Task: Scan the entries that follow and copy out every line containing "داده".

Data records:
=== Section Start ===

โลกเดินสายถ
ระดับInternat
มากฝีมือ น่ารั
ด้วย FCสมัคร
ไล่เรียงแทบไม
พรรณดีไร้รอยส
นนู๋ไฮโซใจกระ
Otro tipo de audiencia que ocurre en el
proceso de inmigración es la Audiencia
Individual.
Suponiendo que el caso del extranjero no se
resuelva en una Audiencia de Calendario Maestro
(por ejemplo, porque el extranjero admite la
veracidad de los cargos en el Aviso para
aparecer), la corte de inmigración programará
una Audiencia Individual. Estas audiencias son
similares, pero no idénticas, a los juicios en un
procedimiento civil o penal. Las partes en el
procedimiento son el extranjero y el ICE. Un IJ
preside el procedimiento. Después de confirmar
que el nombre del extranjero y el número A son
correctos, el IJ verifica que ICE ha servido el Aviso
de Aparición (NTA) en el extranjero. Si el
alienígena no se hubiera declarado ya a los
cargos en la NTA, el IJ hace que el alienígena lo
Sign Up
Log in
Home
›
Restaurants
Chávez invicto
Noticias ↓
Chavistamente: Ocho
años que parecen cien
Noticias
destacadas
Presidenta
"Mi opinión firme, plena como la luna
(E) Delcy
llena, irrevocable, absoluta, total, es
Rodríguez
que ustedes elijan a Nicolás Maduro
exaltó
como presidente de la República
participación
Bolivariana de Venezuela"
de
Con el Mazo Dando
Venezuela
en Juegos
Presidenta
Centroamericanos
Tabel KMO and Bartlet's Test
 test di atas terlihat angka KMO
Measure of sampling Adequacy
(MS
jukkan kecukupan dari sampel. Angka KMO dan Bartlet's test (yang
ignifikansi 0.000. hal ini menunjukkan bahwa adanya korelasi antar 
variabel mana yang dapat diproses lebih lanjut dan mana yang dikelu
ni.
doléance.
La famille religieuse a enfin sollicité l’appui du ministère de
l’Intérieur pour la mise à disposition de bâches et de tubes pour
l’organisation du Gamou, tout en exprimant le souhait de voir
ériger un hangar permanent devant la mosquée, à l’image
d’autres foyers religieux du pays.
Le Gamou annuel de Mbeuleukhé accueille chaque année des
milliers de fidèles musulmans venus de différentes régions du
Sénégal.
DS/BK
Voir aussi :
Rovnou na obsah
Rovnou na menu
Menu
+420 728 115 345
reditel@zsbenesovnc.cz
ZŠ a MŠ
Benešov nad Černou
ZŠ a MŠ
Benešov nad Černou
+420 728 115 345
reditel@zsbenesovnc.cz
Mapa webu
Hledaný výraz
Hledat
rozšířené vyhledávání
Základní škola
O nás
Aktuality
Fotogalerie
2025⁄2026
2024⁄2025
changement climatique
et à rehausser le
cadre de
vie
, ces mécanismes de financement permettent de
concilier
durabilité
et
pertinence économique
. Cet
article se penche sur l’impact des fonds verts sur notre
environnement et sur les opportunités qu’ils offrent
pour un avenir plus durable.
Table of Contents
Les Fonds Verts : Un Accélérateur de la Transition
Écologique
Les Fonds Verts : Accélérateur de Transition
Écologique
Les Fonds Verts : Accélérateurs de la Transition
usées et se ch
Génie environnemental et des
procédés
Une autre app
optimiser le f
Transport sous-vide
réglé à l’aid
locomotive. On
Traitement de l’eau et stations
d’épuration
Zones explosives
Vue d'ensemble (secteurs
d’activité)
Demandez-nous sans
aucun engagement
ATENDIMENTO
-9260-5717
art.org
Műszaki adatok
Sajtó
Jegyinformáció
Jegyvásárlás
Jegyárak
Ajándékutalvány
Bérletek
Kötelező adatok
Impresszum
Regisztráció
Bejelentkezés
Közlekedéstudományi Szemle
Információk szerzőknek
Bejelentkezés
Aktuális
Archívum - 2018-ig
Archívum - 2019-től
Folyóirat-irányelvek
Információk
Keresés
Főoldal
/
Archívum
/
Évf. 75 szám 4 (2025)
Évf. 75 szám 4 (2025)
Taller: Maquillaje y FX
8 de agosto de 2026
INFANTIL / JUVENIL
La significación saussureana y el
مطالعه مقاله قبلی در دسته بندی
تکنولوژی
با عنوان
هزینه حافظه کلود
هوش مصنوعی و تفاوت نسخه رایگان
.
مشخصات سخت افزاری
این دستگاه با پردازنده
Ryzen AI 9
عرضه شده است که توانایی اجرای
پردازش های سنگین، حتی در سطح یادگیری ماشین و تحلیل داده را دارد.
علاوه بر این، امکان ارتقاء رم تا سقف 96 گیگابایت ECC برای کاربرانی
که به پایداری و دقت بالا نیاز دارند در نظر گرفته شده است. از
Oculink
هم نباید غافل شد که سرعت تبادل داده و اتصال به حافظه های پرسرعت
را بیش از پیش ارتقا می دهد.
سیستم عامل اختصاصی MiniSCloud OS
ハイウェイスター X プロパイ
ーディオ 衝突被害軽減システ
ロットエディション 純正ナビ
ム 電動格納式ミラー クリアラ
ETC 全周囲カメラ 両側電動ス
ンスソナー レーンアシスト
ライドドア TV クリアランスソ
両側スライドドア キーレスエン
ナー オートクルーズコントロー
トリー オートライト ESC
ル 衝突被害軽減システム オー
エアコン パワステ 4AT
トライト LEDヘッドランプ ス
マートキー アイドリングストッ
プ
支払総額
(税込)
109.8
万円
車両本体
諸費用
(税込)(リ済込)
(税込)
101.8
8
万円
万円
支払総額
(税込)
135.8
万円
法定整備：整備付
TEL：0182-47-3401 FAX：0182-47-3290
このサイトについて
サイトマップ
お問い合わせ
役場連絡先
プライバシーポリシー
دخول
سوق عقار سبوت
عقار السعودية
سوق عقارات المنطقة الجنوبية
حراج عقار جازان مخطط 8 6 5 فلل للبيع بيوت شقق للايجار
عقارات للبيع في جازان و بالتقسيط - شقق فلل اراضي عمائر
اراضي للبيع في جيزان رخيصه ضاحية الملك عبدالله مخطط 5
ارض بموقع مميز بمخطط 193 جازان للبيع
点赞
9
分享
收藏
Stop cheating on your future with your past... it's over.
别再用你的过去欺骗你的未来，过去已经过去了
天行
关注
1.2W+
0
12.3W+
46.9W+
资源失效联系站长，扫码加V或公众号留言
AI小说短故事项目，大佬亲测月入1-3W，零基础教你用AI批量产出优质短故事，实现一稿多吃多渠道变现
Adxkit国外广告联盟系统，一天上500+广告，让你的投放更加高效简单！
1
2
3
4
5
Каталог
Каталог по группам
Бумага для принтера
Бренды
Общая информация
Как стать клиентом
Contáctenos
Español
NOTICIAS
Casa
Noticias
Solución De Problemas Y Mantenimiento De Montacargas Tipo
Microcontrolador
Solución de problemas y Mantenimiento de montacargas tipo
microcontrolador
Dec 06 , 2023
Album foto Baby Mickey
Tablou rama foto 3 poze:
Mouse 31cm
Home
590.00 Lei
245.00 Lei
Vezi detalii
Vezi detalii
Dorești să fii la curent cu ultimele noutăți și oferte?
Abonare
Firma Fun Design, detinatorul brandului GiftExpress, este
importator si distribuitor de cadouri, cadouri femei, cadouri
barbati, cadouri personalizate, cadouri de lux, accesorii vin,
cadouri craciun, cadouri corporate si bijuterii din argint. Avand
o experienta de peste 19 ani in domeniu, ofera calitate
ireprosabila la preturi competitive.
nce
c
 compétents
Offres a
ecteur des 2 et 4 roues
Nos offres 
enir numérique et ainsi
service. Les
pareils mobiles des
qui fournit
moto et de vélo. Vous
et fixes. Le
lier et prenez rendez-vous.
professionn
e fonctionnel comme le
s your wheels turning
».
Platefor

=== Section End ===

Expected output:
پردازش های سنگین، حتی در سطح یادگیری ماشین و تحلیل داده را دارد.
هم نباید غافل شد که سرعت تبادل داده و اتصال به حافظه های پرسرعت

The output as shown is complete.